Date of Award

12-2019

Degree Type

Thesis

Degree Name

Biology (M.S.)

Department

Biology

First Advisor

Alan Steinman

Second Advisor

Erica Young

Third Advisor

Mark Luttenton

Academic Year

2019/2020

Abstract

Macrophytes and their epiphytic algal communities are integral for optimizing littoral ecosystem functioning in lakes. Epiphytic algae’s placement on the plant’s surface can reduce light and nutrient availability (i.e., nitrogen and phosphorus) for the host macrophyte. Macrophyte and epiphytic algal proximity complicates these primary producer group interactions and responses to bioavailable nutrients in the water column or porewater. For example, epiphytic algae may have a competitive advantage over surface water nutrients compared to macrophytes, which may have a competitive advantage over porewater nutrients via root systems.

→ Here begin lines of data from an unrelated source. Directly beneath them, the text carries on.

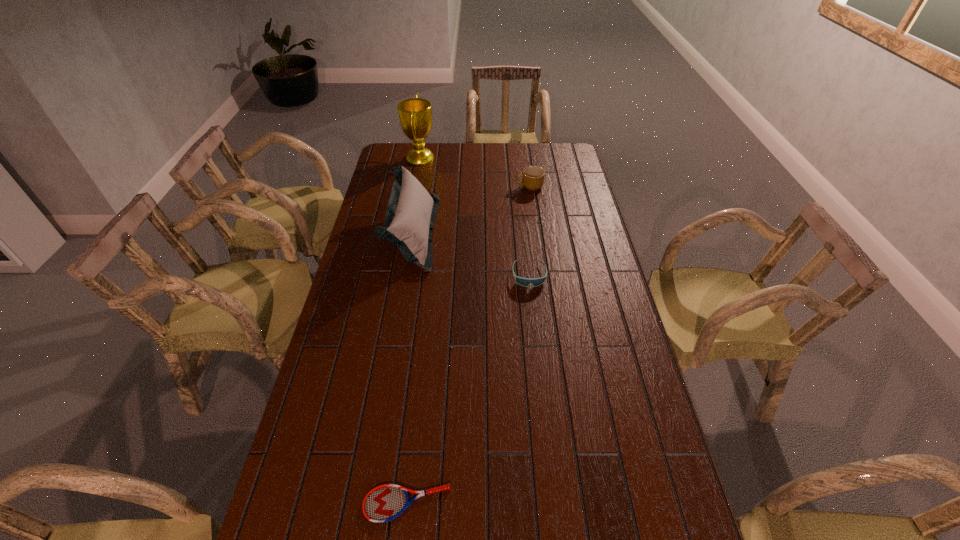 Locate an element on the screen. The width and height of the screenshot is (960, 540). the tallest object is located at coordinates (415, 114).

Identify the location of the farthest object. (415, 114).

Locate an element on the screen. cushion is located at coordinates (411, 211).

This screenshot has height=540, width=960. I want to click on mug, so click(x=533, y=177).

You are a GUI agent. You are given a task and a screenshot of the screen. Output one action in this format:
    pyautogui.click(x=<x>, y=<y>)
    Task: Click on the fourth nearest object
    Image resolution: width=960 pixels, height=540 pixels.
    Given the screenshot: What is the action you would take?
    pyautogui.click(x=533, y=177)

Muskegon Lake’s industrial history and designation as an Area of Concern prompted shoreline restoration, where macrophyte surveys were conducted pre- (2009-2010) and post- (2011-2012) restoration. For my thesis, I continued the macrophyte survey in 2018 to determine restoration impacts on the macrophyte community. An epiphytic algal survey also was included to evaluate interactions with their host macrophyte (Vallisneria americana) and to determine algal community structure variation across habitats. To further evaluate V. americana-epiphytic algal interactions, I examined both primary producer groups responses to source of nutrient enrichment (sediment porewater and/or surface water).

Fluctuations in hydrologic and meteorological conditions among all survey years, largely due to water levels, obscured restoration-induced macrophyte changes and slowed ecosystem improvement. By 2018, however, we had seen an increase in restored habitat quality compared to the reference habitat based on Coefficient of Conservatism values and macrophyte biomass and density increases. My results also indicated a negative impact of epiphytic algal biomass and density on V. americana in Muskegon Lake and the mesocosm experiment. During the experiment, water column nutrient enrichment induced phytoplankton accumulation, reducing light and subsequent macrophyte and epiphytic algal biomass. Porewater nutrient enrichment helped alleviate the negative influence of phytoplankton biomass on macrophyte and epiphytic algal biomass when the water column was enriched.

These studies reinforced the importance of environmental variation and biological interactions in influencing macrophyte community structure. Managers can use this knowledge to choose restoration locations that will enhance macrophyte success: intermediate light and hydrologic exposure will help mitigate epiphytic algal growth, and shallow slope could help increase habitat resiliency to climactic scale environmental shifts.